[Saved data entries]

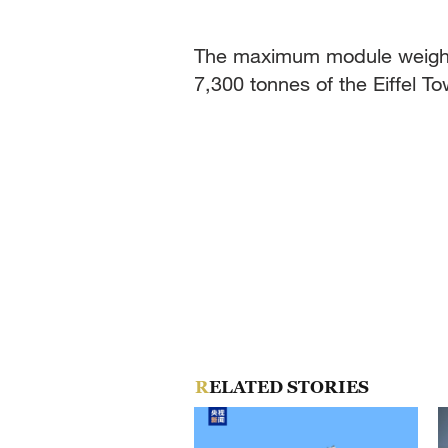
The maximum module weight 
7,300 tonnes of the Eiffel T
RELATED STORIES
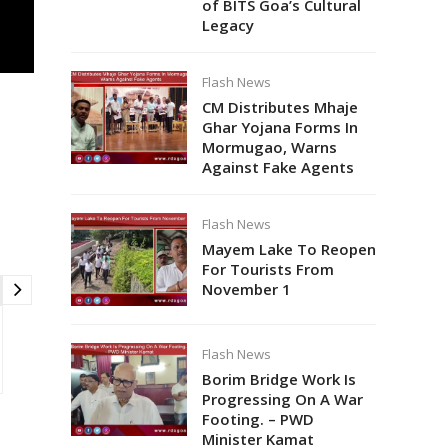
of BITS Goa’s Cultural
Legacy
Flash News
CM Distributes Mhaje
Ghar Yojana Forms In
Mormugao, Warns
Against Fake Agents
Flash News
Mayem Lake To Reopen
For Tourists From
November 1
Flash News
Borim Bridge Work Is
Progressing On A War
Footing. – PWD
Minister Kamat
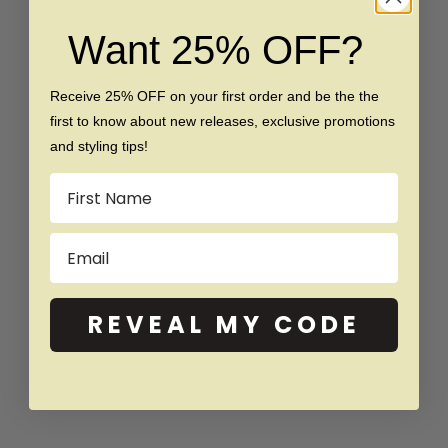
Choose options
Choose options
The Best Man - Silicone Ring
The Paige - Women's
Want 25% OFF?
Silicone Ring
Sale price
Regular price
$45
$85
Sale price
Regular price
$39
$55
Receive 25% OFF on your first order and be the the
(5.0)
first to know about new releases, exclusive promotions
and styling tips!
SAVE $16
SAVE $30
Name
Email
REVEAL MY CODE
Choose options
Choose options
The Pink Petal - Women's
The Pearl - Silicone Ring
Silicone Ring
Sale price
Regular price
$39
$69
Sale price
Regular price
$39
$55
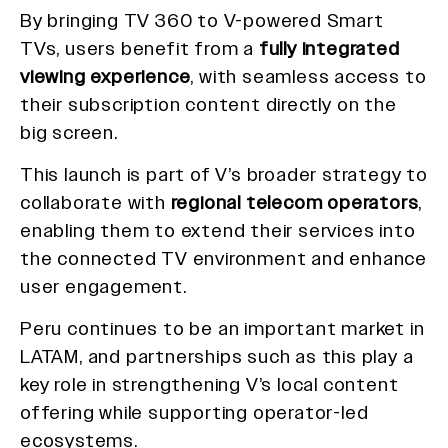
By bringing TV 360 to V-powered Smart
TVs, users benefit from a
fully integrated
viewing experience
, with seamless access to
their subscription content directly on the
big screen.
This launch is part of V’s broader strategy to
collaborate with
regional telecom operators
,
enabling them to extend their services into
the connected TV environment and enhance
user engagement.
Peru continues to be an important market in
LATAM, and partnerships such as this play a
key role in strengthening V’s local content
offering while supporting operator-led
ecosystems.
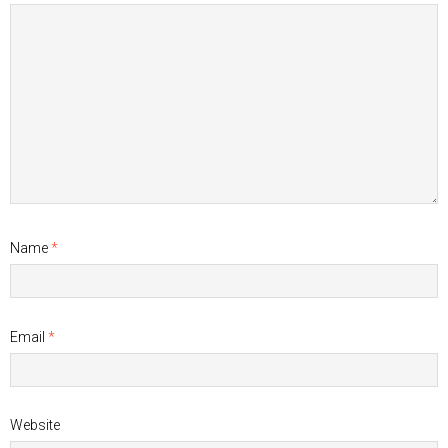
Name
*
Email
*
Website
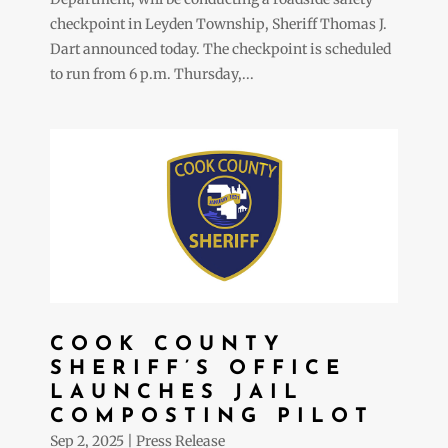
checkpoint in Leyden Township, Sheriff Thomas J.
Dart announced today. The checkpoint is scheduled
to run from 6 p.m. Thursday,...
COOK COUNTY
SHERIFF’S OFFICE
LAUNCHES JAIL
COMPOSTING PILOT
Sep 2, 2025
|
Press Release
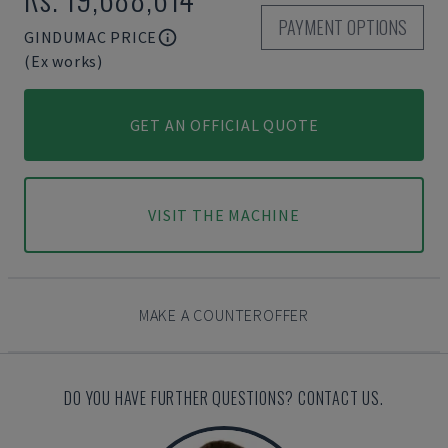
PAYMENT OPTIONS
GINDUMAC PRICE
(Ex works)
GET AN OFFICIAL QUOTE
VISIT THE MACHINE
MAKE A COUNTEROFFER
DO YOU HAVE FURTHER QUESTIONS? CONTACT US.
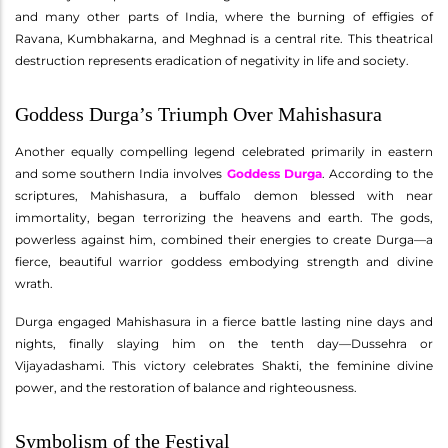
and many other parts of India, where the burning of effigies of
Ravana, Kumbhakarna, and Meghnad is a central rite. This theatrical
destruction represents eradication of negativity in life and society.
Goddess Durga’s Triumph Over Mahishasura
Another equally compelling legend celebrated primarily in eastern
and some southern India involves
Goddess Durga
. According to the
scriptures, Mahishasura, a buffalo demon blessed with near
immortality, began terrorizing the heavens and earth. The gods,
powerless against him, combined their energies to create Durga—a
fierce, beautiful warrior goddess embodying strength and divine
wrath.
Durga engaged Mahishasura in a fierce battle lasting nine days and
nights, finally slaying him on the tenth day—Dussehra or
Vijayadashami. This victory celebrates Shakti, the feminine divine
power, and the restoration of balance and righteousness.
Symbolism of the Festival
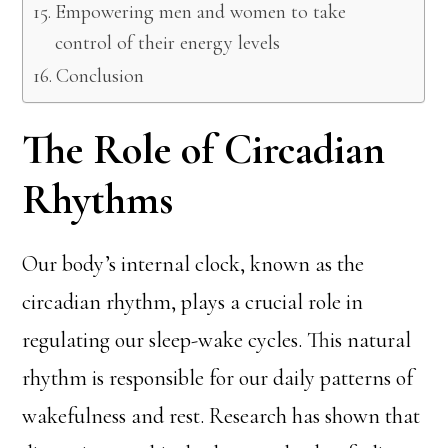
Empowering men and women to take
control of their energy levels
Conclusion
The Role of Circadian
Rhythms
Our body’s internal clock, known as the
circadian rhythm, plays a crucial role in
regulating our sleep-wake cycles. This natural
rhythm is responsible for our daily patterns of
wakefulness and rest. Research has shown that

Required action: The records shown above are to be repeated exactly, with the pictures left out.

Answer to this exercise:
The maximum module weight 
7,300 tonnes of the Eiffel T
RELATED STORIES
of BITS Goa’s Cultural
Legacy
Flash News
CM Distributes Mhaje
Ghar Yojana Forms In
Mormugao, Warns
Against Fake Agents
Flash News
Mayem Lake To Reopen
For Tourists From
November 1
Flash News
Borim Bridge Work Is
Progressing On A War
Footing. – PWD
Minister Kamat
Choose options
Choose options
The Best Man - Silicone Ring
The Paige - Women's
Want 25% OFF?
Silicone Ring
Sale price
Regular price
$45
$85
Sale price
Regular price
$39
$55
Receive 25% OFF on your first order and be the the
(5.0)
first to know about new releases, exclusive promotions
and styling tips!
SAVE $16
SAVE $30
Name
Email
REVEAL MY CODE
Choose options
Choose options
The Pink Petal - Women's
The Pearl - Silicone Ring
Silicone Ring
Sale price
Regular price
$39
$69
Sale price
Regular price
$39
$55
By bringing TV 360 to V-powered Smart
TVs, users benefit from a
fully integrated
viewing experience
, with seamless access to
their subscription content directly on the
big screen.
This launch is part of V’s broader strategy to
collaborate with
regional telecom operators
,
enabling them to extend their services into
the connected TV environment and enhance
user engagement.
Peru continues to be an important market in
LATAM, and partnerships such as this play a
key role in strengthening V’s local content
offering while supporting operator-led
ecosystems.
Name
*
Email
*
Website
checkpoint in Leyden Township, Sheriff Thomas J.
Dart announced today. The checkpoint is scheduled
to run from 6 p.m. Thursday,...
COOK COUNTY
SHERIFF’S OFFICE
LAUNCHES JAIL
COMPOSTING PILOT
Sep 2, 2025
|
Press Release
PAYMENT OPTIONS
GINDUMAC PRICE
(Ex works)
GET AN OFFICIAL QUOTE
VISIT THE MACHINE
MAKE A COUNTEROFFER
DO YOU HAVE FURTHER QUESTIONS? CONTACT US.
and many other parts of India, where the burning of effigies of
Ravana, Kumbhakarna, and Meghnad is a central rite. This theatrical
destruction represents eradication of negativity in life and society.
Goddess Durga’s Triumph Over Mahishasura
Another equally compelling legend celebrated primarily in eastern
and some southern India involves
Goddess Durga
. According to the
scriptures, Mahishasura, a buffalo demon blessed with near
immortality, began terrorizing the heavens and earth. The gods,
powerless against him, combined their energies to create Durga—a
fierce, beautiful warrior goddess embodying strength and divine
wrath.
Durga engaged Mahishasura in a fierce battle lasting nine days and
nights, finally slaying him on the tenth day—Dussehra or
Vijayadashami. This victory celebrates Shakti, the feminine divine
power, and the restoration of balance and righteousness.
Symbolism of the Festival
Empowering men and women to take
control of their energy levels
Conclusion
The Role of Circadian
Rhythms
Our body’s internal clock, known as the
circadian rhythm, plays a crucial role in
regulating our sleep-wake cycles. This natural
rhythm is responsible for our daily patterns of
wakefulness and rest. Research has shown that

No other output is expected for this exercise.